Wow! & Wow! again - please could I be one of your grandchildren.
This afghan is breathlessly beautiful. So very well done indeed thank you, your talent is phenomenal. :thumbup: x10


----------



## Marge in MI (Mar 5, 2011)

beautiful choice of desogn and colors


----------



## TNS (Nov 27, 2012)

So very beautiful, wonderful work!


----------



## trisha2 (Oct 11, 2012)

I don't know how you did it, but that's amazing!


----------



## Bernadettebunty (Nov 3, 2012)

Namaste Ranji - That is awesome! Really beautiful. I wish I had half your talent and your patience


----------



## Jillyrich (Feb 11, 2013)

So beautiful :thumbup:


----------



## dawn1960 (Jan 5, 2014)

A masterpiece! That has to be one of the most beautiful afghans I've ever seen. You are amazingly talented! :thumbup: :thumbup:


----------



## tipsyclaire (Feb 15, 2013)

Wow so jealouswish I could crochet like that


----------



## kiwiannie (Jul 30, 2011)

Absolutely beautiful,magnificent work and colours. :thumbup: :thumbup: :thumbup: :thumbup: :thumbup: :thumbup:


----------



## kyterp (Mar 3, 2011)

WOW!


----------



## KopyKat (Aug 15, 2013)

Dawn1960 and I think alike... THAT is exactly what I thought when I saw your beautiful afghan... It's a MASTERPIECE!!! Just beautiful!!!


----------



## KopyKat (Aug 15, 2013)

Dawn1960 and I think alike... THAT is exactly what I thought when I saw your beautiful afghan... It's a MASTERPIECE!!! Just beautiful!!!


----------



## arlenecc (Jul 27, 2012)

I think it is the most beautiful granny type I have ever seen. The layout is stunning. Some of the edging looks like beading but could you say what stitch it is.

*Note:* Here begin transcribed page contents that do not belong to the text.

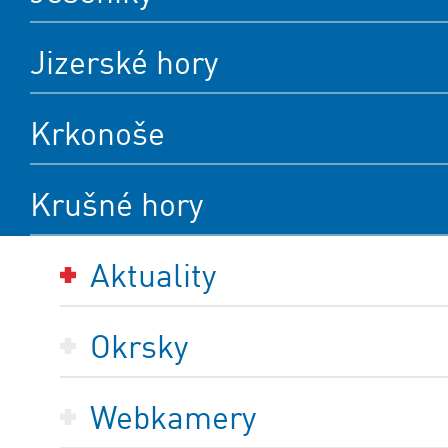
Jizerské hory
Krkonoše
Krušné hory
Aktuality
Okrsky
Webkamery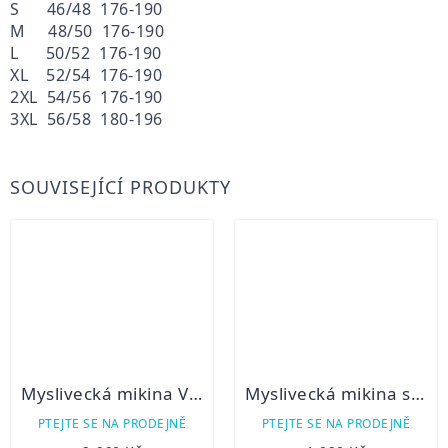
S 46/48 176-190
M 48/50 176-190
L 50/52 176-190
XL 52/54 176-190
2XL 54/56 176-190
3XL 56/58 180-196
SOUVISEJÍCÍ PRODUKTY
Myslivecká mikina VIHORLAT
Myslivecká mikina s kapucí C.I.T. potisk
PTEJTE SE NA PRODEJNĚ
PTEJTE SE NA PRODEJNĚ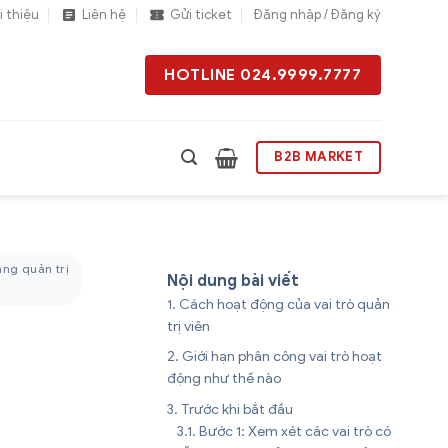
i thiệu
Liên hệ
Gửi ticket
Đăng nhập / Đăng ký
HOTLINE 024.9999.7777
B2B MARKET
ảng quản trị
Nội dung bài viết
Cách hoạt động của vai trò quản
trị viên
Giới hạn phân công vai trò hoạt
động như thế nào
Trước khi bắt đầu
Bước 1: Xem xét các vai trò có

I'm thinking Crab stitch, which I don't know how to do but I do love the look of the stitch on your afghan.


----------



## 333pet (Jun 26, 2013)

out standing, love everything about it.
Very good job


----------



## Alto53 (Jan 26, 2012)

Absolutely glorious, a beautiful job!!


----------



## DHobbit (Jan 11, 2014)

Just beautiful :thumbup: :thumbup:


----------



## Anabel_au (May 31, 2013)

I love it!


----------



## Ranji (Dec 5, 2011)

arlenecc said:


> I think it is the most beautiful granny type I have ever seen. The layout is stunning. Some of the edging looks like beading but could you say what stitch it is. I'm thinking Crab stitch, which I don't know how to do but I do love the look of the stitch on your afghan.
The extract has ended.